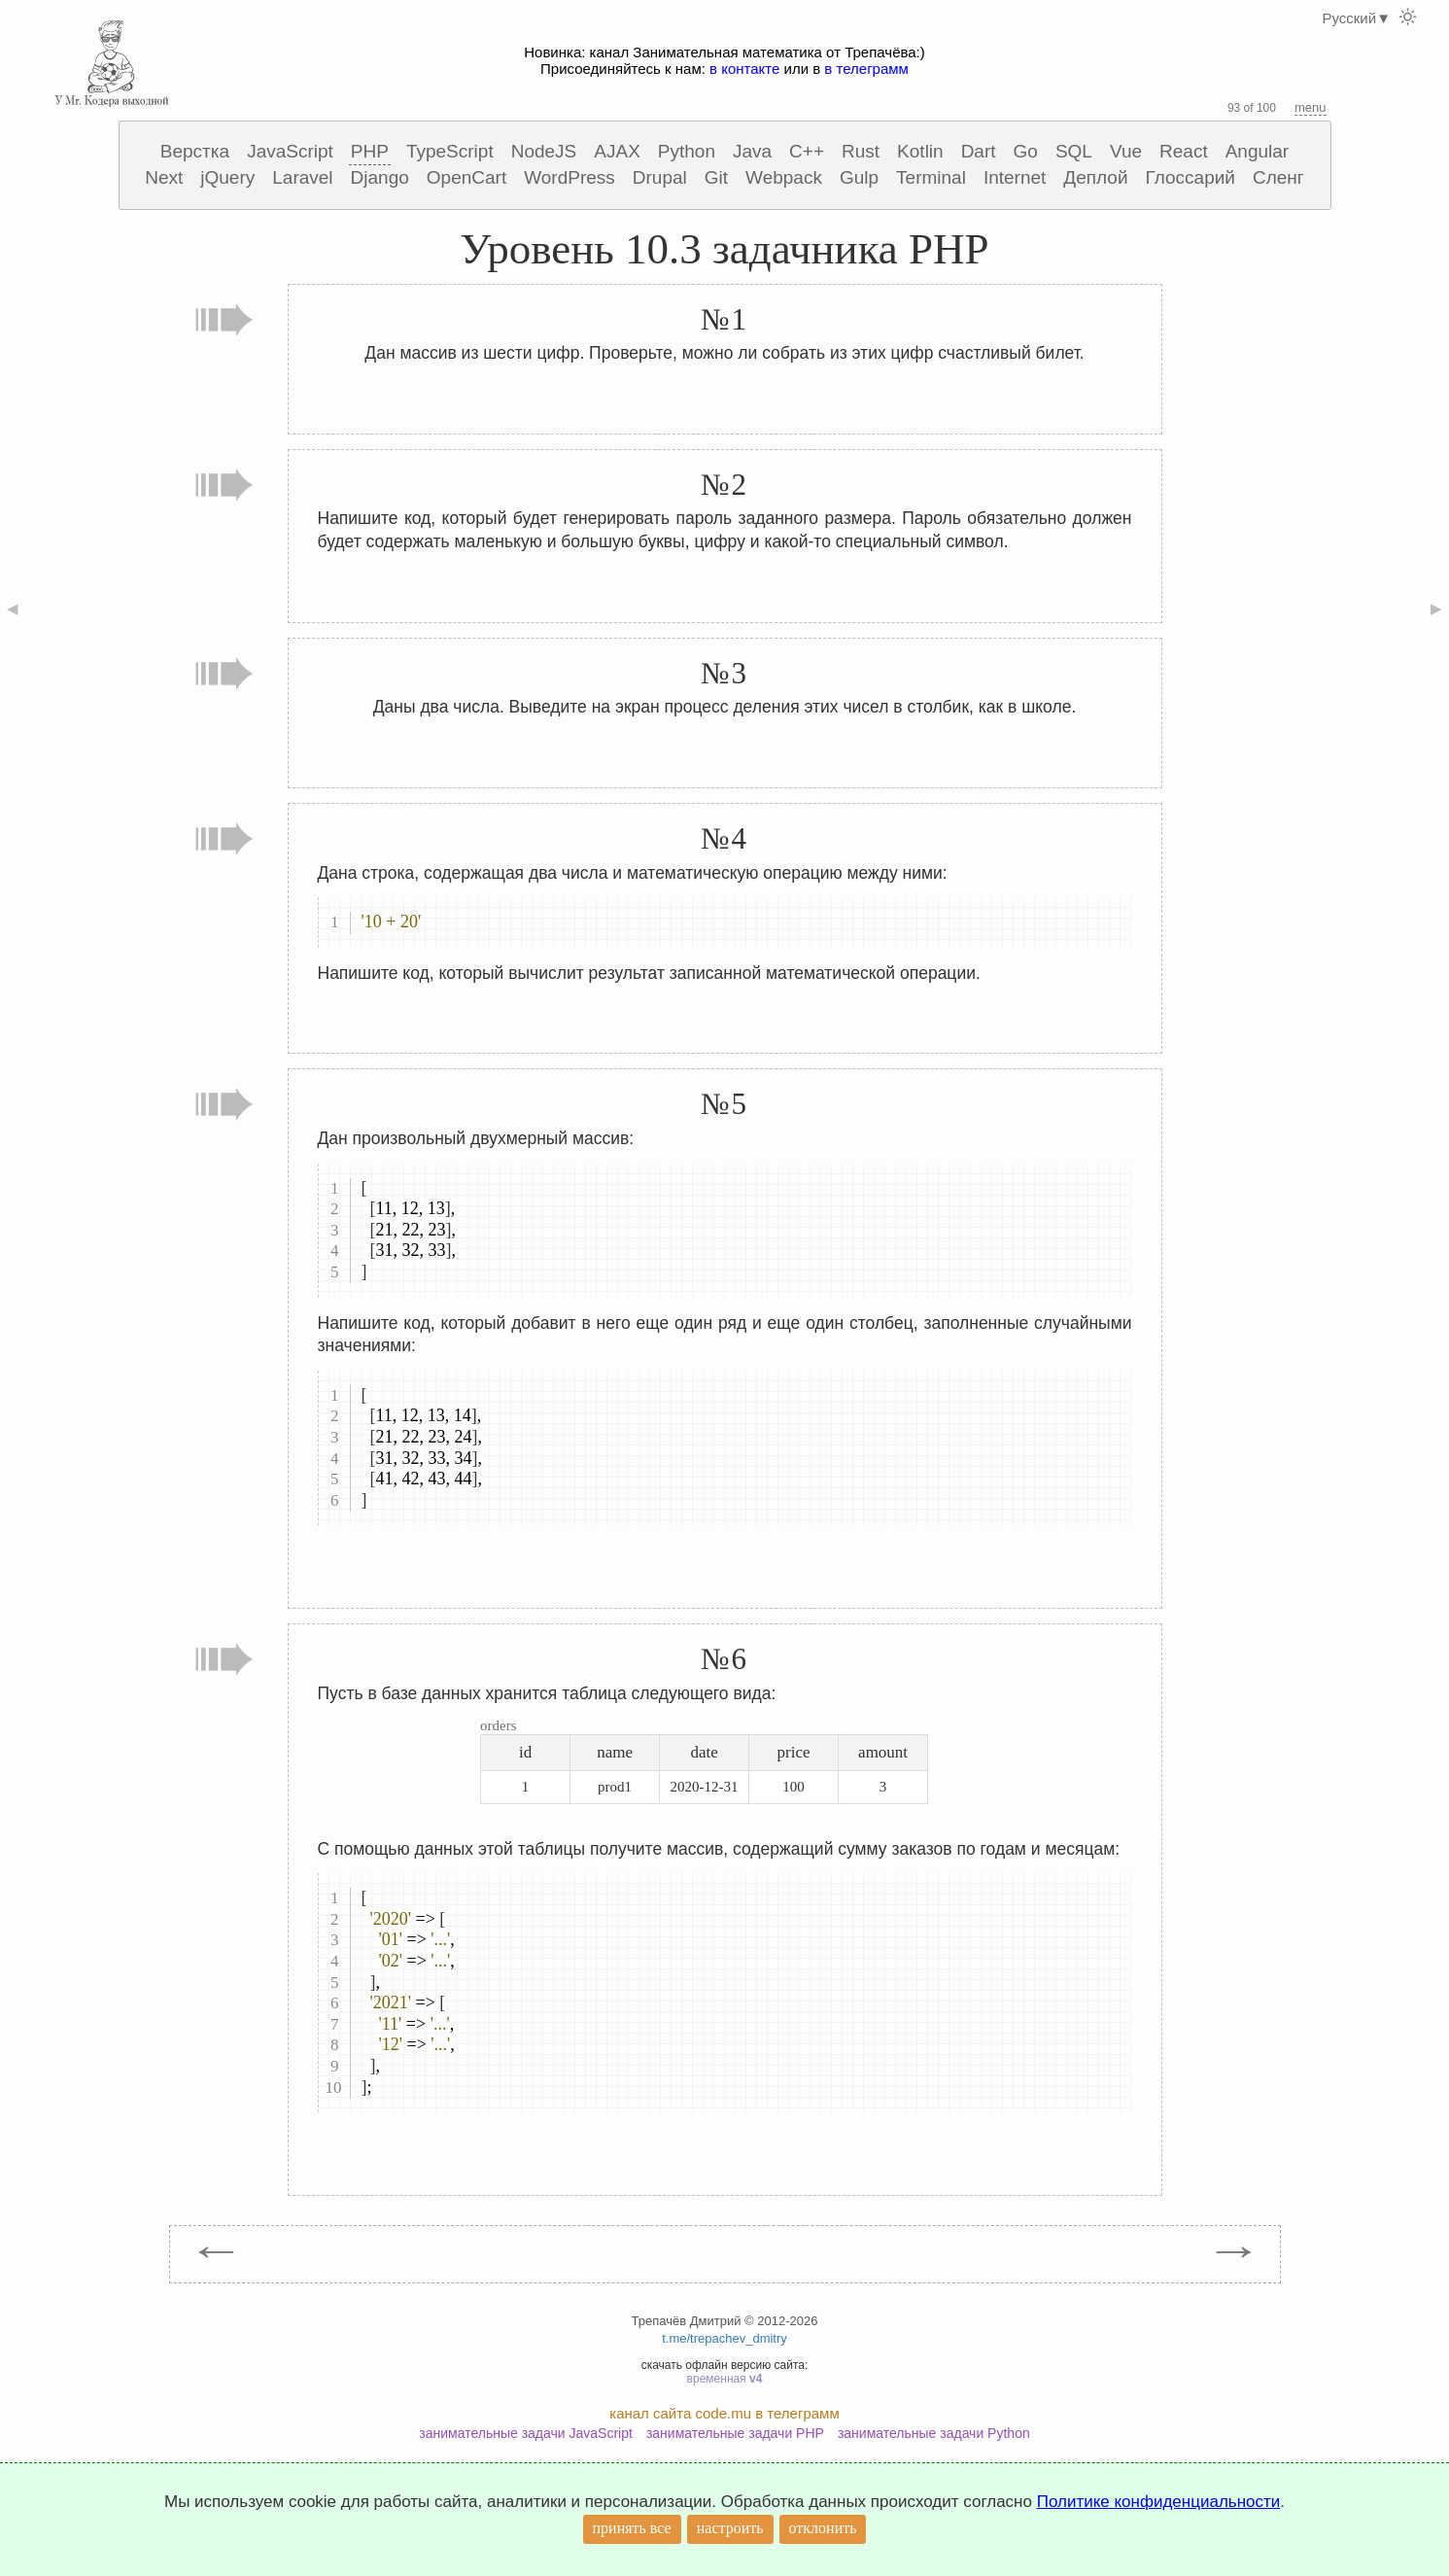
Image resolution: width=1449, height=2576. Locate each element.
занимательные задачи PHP (735, 2433)
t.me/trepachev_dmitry (724, 2338)
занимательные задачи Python (934, 2433)
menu (1310, 107)
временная (725, 2378)
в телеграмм (866, 68)
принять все (632, 2528)
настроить (730, 2528)
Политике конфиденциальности (1159, 2501)
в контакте (744, 68)
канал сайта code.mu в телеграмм (724, 2413)
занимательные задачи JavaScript (526, 2433)
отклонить (823, 2528)
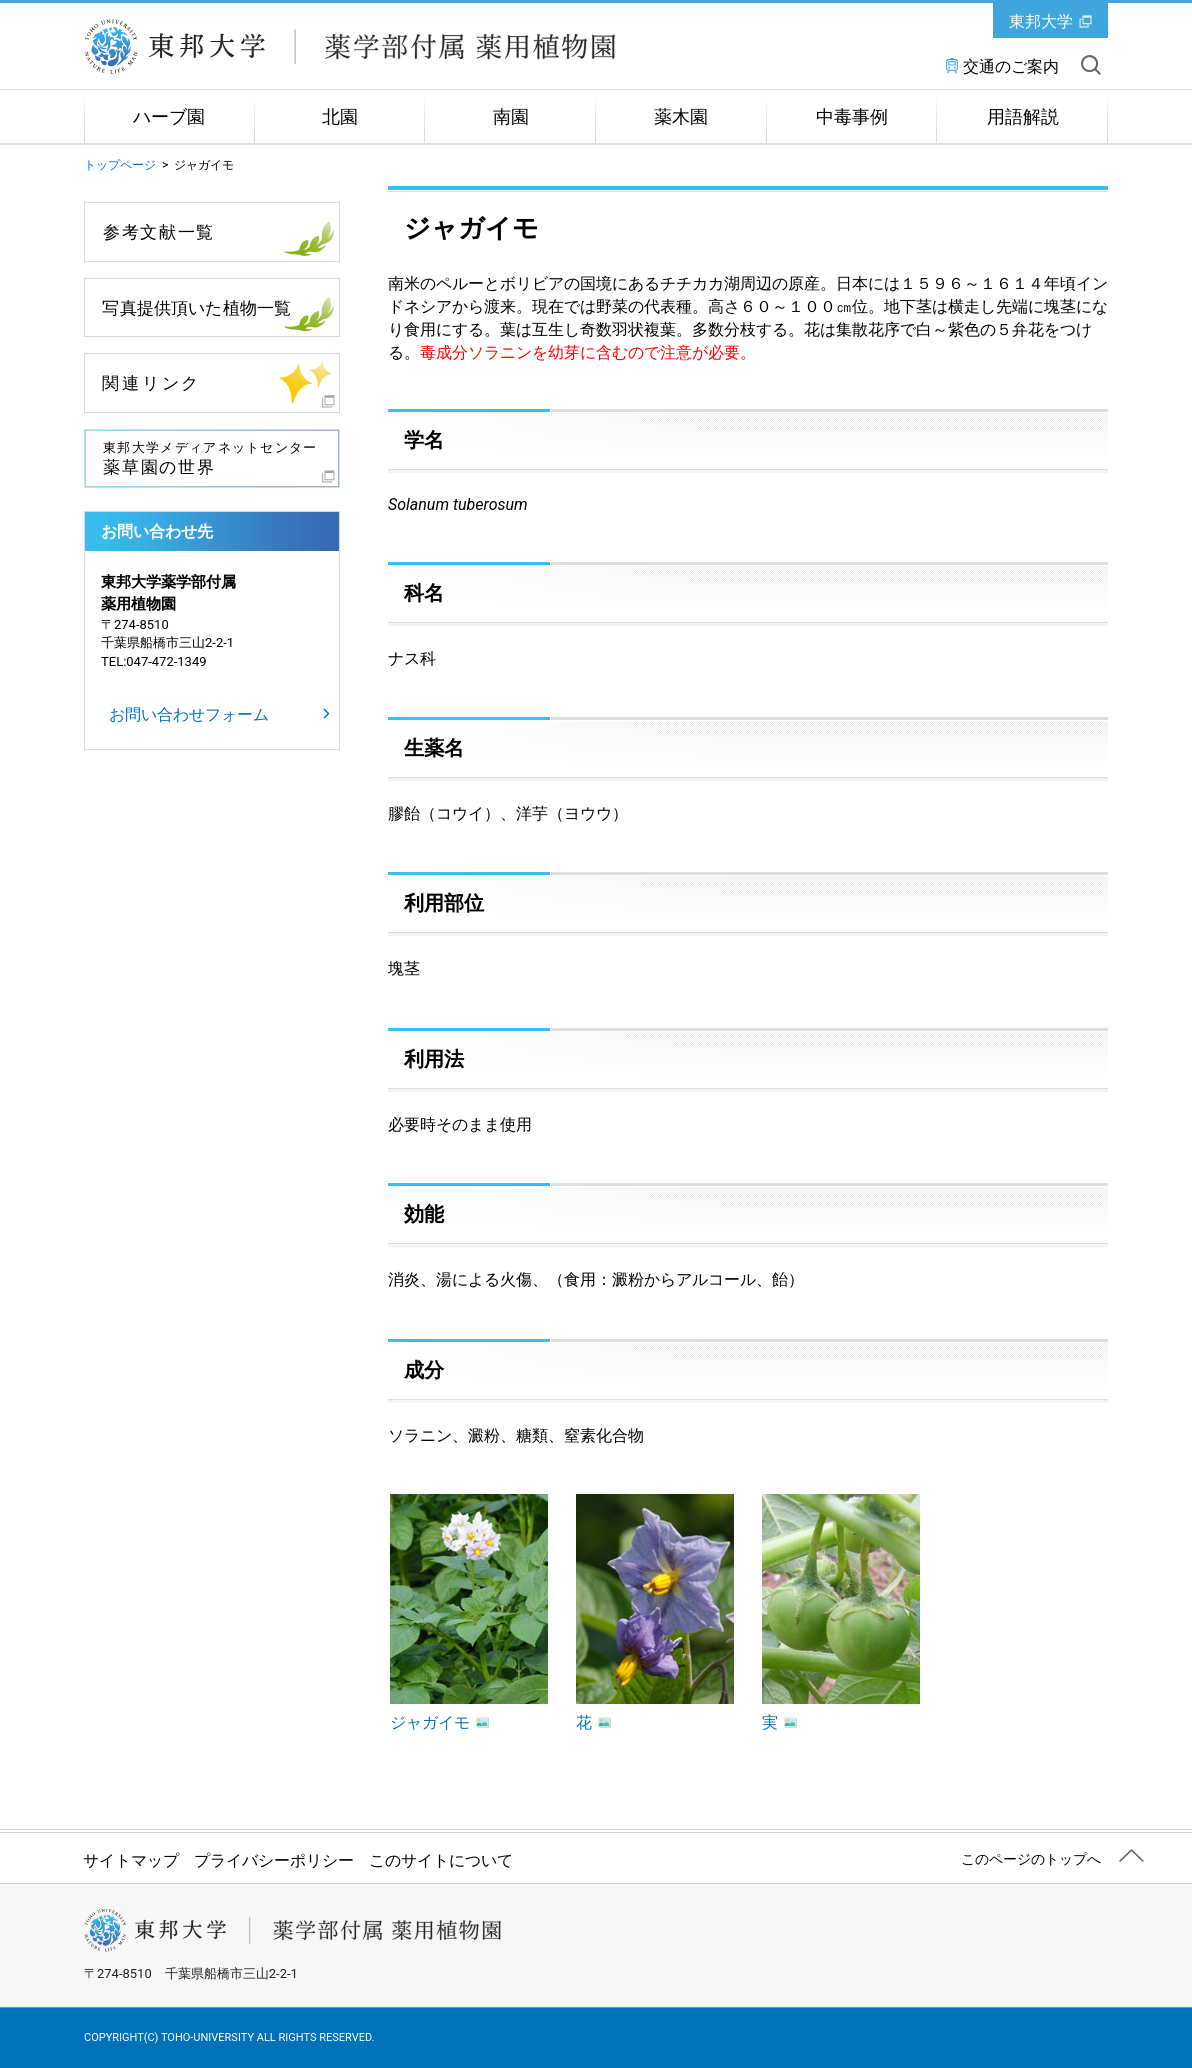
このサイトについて (441, 1860)
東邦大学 (1041, 21)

===============

> _TRY IT_
What is needed is every record above, returned exactly, with the pictures omitted.

> _PROBLEM SOLUTION_
Image resolution: width=1449, height=2576. Locate each element.
занимательные задачи PHP (735, 2433)
t.me/trepachev_dmitry (724, 2338)
занимательные задачи Python (934, 2433)
menu (1310, 107)
временная (725, 2378)
в телеграмм (866, 68)
принять все (632, 2528)
настроить (730, 2528)
Политике конфиденциальности (1159, 2501)
в контакте (744, 68)
канал сайта code.mu в телеграмм (724, 2413)
занимательные задачи JavaScript (526, 2433)
отклонить (823, 2528)
このサイトについて (441, 1860)
東邦大学 (1041, 21)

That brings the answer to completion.